Intraventricular hemorrhage is a major source of morbidity and mortality for preterm infants.¹¹ Obstructed hydrocephalus may occur and require cerebrospinal fluid diversion procedures to decompress the obstructed ventricular system and treat the associated increased intracranial pressure. Many of these infants require ophthalmologic surgery for repair of strabismus due to a neurologic insult. If a ventriculoperitoneal shunt is in place, its proper function should be determined by direct evaluation. The anesthesiologist should assess whether there is inappropriate macrocephaly or a bulging or tense fontanelle. Obstructed hydrocephalus may occur after the infant’s discharge from hospital, even though a ventriculoperitoneal shunt was not required previously. The preoperative assessment should include the child’s developmental and neurologic status at the time of surgery. Because intraventricular hemorrhage is associated with long-term morbidity, any history of seizures should be elicited, and the antiepileptic drugs being used should be documented.

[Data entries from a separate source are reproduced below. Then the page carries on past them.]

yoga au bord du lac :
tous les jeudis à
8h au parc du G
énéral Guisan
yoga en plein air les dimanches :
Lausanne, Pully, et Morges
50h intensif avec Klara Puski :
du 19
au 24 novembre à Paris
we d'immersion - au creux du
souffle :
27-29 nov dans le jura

Preterm and small infants rapidly lose heat when anesthetized. Prevention of hypothermia is essential in the perioperative environment. Hypothermia can decrease metabolism of most drugs and depresses respiratory drive in preterm infants (see Chapters 35 and 36).

Down Syndrome

Children with Down syndrome (i.e., trisomy 21) frequently present for ophthalmologic surgery because of associated pathologic processes such as neonatal cataracts, significant refractive errors (e.g., hypermetropia, astigmatism), strabismus, glaucoma, keratoconus, nasolacrimal duct obstruction, and nystagmus.²¹^–²³ Infants with trisomy 21 should have an ophthalmologic evaluation in the neonatal period. If this requires an EUA, the anesthesiologist should be prepared for the extensive medical implications associated with trisomy 21.^24,²⁵ Almost half of these infants are born with congenital heart disease, including septal defects, complete or partial atrioventricular canal, tetralogy of Fallot, transposition of the great arteries, and valvular insufficiency or stenosis. Any child with a left-to-right shunt may develop pulmonary hypertension, and children with trisomy 21 develop irreversible pulmonary hypertension at an earlier age. Bradycardia (25% to 60%) and hypotension (12% to 73%) have been reported during sevoflurane anesthesia in these children.^26,²⁷ Complete understanding of the child’s cardiac defects is essential to planning anesthesia (see Chapters 14, 16, and 21).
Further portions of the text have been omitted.